YOUR ASSIGNMENT
Copy the listing below line for line, from its opening line to the one with "[LinkedIn] (911, 771)", both included; stop there.

GIVEN RECORDS
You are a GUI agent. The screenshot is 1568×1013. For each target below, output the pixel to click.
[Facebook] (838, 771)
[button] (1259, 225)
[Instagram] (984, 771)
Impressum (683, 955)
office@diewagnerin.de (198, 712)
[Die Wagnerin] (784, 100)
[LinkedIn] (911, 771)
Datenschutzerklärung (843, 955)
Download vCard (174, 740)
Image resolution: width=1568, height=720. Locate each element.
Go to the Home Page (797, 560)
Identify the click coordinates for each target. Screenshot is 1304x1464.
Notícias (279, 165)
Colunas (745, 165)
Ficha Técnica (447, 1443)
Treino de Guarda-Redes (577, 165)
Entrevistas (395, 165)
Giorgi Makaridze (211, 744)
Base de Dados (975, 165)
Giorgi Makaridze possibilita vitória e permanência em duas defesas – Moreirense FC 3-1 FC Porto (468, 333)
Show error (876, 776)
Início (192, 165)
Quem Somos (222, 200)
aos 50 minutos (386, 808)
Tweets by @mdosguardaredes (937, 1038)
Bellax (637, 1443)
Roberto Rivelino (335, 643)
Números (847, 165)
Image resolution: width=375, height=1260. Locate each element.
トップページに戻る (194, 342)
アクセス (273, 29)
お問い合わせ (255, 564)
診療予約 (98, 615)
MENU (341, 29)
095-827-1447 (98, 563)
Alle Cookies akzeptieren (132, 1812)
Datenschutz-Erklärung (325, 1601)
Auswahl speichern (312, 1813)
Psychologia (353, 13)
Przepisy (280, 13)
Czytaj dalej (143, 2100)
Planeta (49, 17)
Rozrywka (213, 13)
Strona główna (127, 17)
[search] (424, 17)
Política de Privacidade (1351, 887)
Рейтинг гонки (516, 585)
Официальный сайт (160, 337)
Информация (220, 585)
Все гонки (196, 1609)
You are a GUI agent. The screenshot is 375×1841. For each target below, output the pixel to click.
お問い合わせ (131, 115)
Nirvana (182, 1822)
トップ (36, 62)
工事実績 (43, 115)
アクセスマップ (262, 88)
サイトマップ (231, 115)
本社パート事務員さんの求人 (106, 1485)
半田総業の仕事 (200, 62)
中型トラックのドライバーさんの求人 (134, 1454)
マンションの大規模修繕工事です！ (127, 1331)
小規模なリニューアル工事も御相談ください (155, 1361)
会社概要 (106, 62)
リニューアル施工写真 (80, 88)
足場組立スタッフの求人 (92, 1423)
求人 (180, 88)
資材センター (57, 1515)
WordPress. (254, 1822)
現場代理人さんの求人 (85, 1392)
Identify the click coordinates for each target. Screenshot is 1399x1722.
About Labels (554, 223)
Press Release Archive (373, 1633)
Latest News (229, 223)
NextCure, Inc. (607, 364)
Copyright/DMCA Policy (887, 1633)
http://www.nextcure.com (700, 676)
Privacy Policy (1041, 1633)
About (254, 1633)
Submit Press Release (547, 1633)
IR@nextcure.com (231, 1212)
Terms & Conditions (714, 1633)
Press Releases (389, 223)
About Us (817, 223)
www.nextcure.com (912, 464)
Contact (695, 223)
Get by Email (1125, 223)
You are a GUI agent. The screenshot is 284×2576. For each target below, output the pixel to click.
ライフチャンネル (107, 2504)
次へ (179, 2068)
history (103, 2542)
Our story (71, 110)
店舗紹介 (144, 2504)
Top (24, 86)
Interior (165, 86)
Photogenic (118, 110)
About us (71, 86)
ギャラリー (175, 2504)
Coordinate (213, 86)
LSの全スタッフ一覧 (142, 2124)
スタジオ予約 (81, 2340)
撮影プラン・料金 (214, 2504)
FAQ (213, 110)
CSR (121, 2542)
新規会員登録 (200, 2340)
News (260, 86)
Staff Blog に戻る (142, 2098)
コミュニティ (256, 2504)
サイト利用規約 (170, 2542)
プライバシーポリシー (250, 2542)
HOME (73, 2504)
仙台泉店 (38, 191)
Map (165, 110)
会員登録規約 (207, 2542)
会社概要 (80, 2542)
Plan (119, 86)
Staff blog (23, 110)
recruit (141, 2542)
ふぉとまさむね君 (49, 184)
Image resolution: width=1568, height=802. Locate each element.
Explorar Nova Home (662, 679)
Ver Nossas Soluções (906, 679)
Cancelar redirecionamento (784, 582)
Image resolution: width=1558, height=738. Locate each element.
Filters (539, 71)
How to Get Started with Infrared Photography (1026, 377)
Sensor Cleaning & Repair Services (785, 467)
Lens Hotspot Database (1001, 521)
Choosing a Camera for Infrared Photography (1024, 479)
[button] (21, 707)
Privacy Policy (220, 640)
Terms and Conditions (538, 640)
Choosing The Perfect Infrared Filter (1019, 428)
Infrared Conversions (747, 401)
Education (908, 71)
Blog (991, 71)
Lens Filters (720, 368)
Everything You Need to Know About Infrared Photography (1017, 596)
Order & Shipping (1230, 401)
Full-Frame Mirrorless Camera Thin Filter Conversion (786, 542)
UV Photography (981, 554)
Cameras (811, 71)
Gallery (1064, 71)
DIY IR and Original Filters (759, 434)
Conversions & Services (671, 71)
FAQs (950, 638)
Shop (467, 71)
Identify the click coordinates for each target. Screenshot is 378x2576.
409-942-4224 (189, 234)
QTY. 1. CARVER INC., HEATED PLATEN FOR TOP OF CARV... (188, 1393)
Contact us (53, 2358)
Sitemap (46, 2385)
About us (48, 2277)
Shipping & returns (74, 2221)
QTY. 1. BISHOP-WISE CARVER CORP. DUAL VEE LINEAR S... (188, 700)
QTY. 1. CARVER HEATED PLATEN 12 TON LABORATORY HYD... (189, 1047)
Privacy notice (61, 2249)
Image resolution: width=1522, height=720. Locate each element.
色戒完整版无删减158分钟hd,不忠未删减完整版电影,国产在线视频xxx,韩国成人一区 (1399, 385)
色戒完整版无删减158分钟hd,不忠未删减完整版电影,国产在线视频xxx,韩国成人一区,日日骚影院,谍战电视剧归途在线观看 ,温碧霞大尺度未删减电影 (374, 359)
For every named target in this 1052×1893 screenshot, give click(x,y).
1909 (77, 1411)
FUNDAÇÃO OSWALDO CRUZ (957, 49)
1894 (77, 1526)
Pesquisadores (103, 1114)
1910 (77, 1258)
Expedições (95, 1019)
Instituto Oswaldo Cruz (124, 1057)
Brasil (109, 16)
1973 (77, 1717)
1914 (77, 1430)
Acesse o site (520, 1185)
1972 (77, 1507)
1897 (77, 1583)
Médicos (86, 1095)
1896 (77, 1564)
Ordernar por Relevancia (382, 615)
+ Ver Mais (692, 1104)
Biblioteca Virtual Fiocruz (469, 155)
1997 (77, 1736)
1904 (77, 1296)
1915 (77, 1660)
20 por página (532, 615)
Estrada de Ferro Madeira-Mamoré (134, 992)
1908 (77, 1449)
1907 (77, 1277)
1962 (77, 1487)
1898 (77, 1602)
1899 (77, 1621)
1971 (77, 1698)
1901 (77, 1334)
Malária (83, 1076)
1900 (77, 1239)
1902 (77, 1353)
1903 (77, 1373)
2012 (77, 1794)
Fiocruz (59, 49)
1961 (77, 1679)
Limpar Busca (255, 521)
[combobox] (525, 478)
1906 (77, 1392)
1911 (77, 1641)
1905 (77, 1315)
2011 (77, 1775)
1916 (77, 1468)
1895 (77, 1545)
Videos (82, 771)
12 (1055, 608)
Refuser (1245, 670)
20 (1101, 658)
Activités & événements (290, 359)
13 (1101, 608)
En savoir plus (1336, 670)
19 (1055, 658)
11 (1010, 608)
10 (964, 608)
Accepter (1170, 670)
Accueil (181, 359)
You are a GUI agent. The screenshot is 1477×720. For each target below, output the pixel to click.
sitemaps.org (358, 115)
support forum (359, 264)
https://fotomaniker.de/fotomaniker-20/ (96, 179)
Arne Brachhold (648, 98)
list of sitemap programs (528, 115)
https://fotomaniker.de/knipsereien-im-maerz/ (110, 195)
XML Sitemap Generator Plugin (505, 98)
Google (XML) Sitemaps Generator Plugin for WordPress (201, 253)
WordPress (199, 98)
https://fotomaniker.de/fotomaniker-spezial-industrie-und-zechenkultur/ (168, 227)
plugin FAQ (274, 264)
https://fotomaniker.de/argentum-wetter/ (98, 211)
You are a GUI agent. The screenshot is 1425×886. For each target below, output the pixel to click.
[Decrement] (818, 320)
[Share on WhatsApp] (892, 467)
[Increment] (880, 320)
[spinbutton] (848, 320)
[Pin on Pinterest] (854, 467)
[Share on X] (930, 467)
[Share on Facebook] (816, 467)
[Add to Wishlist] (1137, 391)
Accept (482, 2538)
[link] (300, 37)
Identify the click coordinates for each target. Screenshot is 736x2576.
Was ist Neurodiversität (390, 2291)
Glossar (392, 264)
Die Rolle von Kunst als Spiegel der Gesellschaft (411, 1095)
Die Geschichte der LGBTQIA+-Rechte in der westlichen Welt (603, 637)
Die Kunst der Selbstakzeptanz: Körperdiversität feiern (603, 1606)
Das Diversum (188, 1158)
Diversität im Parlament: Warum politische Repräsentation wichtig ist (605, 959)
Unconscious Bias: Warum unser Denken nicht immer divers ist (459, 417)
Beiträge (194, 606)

OUTPUT OF THE TASK
You are a GUI agent. The screenshot is 1568×1013. For each target below, output the pixel to click.
[Facebook] (838, 771)
[button] (1259, 225)
[Instagram] (984, 771)
Impressum (683, 955)
office@diewagnerin.de (198, 712)
[Die Wagnerin] (784, 100)
[LinkedIn] (911, 771)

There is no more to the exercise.